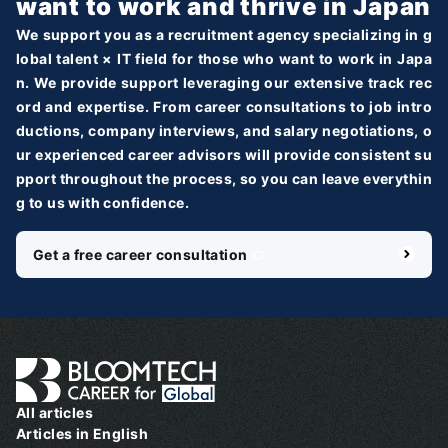
want to work and thrive in Japan
We support you as a recruitment agency specializing in g
lobal talent × IT field for those who want to work in Japa
n. We provide support leveraging our extensive track rec
ord and expertise. From career consultations to job intro
ductions, company interviews, and salary negotiations, o
ur experienced career advisors will provide consistent su
pport throughout the process, so you can leave everythin
g to us with confidence.
Get a free career consultation
＼ 最新AIニュースが分かる！ ／
メルマガ登録
国内外100＋メディアのAIニュースをまとめて配信
必須
氏名
All articles
Articles in English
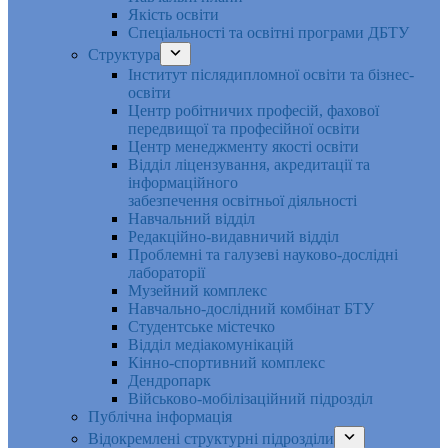
Якість освіти
Спеціальності та освітні програми ДБТУ
Структура
Інститут післядипломної освіти та бізнес-
освіти
Центр робітничих професій, фахової
передвищої та професійної освіти
Центр менеджменту якості освіти
Відділ ліцензування, акредитації та
інформаційного
забезпечення освітньої діяльності
Навчальний відділ
Редакційно-видавничий відділ
Проблемні та галузеві науково-дослідні
лабораторії
Музейний комплекс
Навчально-дослідний комбінат БТУ
Студентське містечко
Відділ медіакомунікацій
Кінно-спортивний комплекс
Дендропарк
Військово-мобілізаційний підрозділ
Публічна інформація
Відокремлені структурні підрозділи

ABOUT THIS TASK:
Each line from the first line of the listing above through the line containing "g to us with confidence." is to be written out exactly, and the pictures are to be left out.

RESULT OF THIS EXERCISE:
want to work and thrive in Japan
We support you as a recruitment agency specializing in g
lobal talent × IT field for those who want to work in Japa
n. We provide support leveraging our extensive track rec
ord and expertise. From career consultations to job intro
ductions, company interviews, and salary negotiations, o
ur experienced career advisors will provide consistent su
pport throughout the process, so you can leave everythin
g to us with confidence.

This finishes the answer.